Task objective:
In the answer, give the entries below exactly, from the first line through the line with "Ich vertraue Euren Cookies", with every picture omitted.

Material provided:
------------------------------------
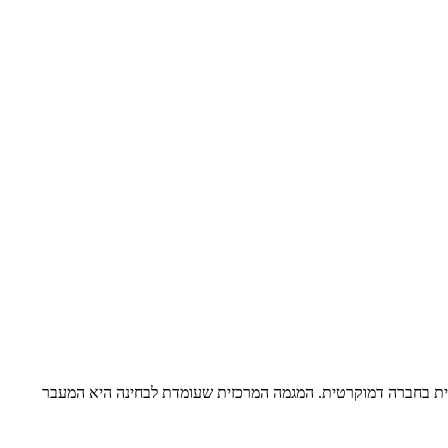
ית בחברה דמוקרטית. המגמה המרכזית שעומדת לבחינה היא המעבר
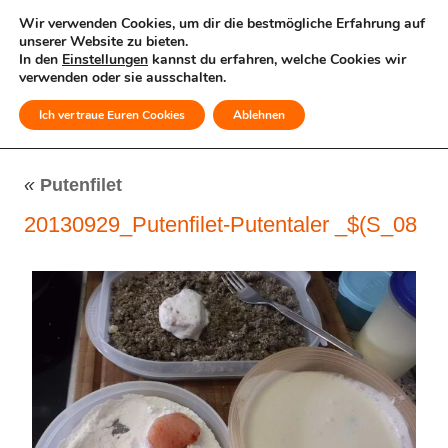
Wir verwenden Cookies, um dir die bestmögliche Erfahrung auf
unserer Website zu bieten.
In den
Einstellungen
kannst du erfahren, welche Cookies wir
verwenden oder sie ausschalten.
Ich vertraue Euren Cookies
Ablehnen
MENÜ
«
Putenfilet
20130929_Putenfilet-Putentaler _$(S_08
------------------------------------
Reply:
ית בחברה דמוקרטית. המגמה המרכזית שעומדת לבחינה היא המעבר
Wir verwenden Cookies, um dir die bestmögliche Erfahrung auf
unserer Website zu bieten.
In den
Einstellungen
kannst du erfahren, welche Cookies wir
verwenden oder sie ausschalten.
Ich vertraue Euren Cookies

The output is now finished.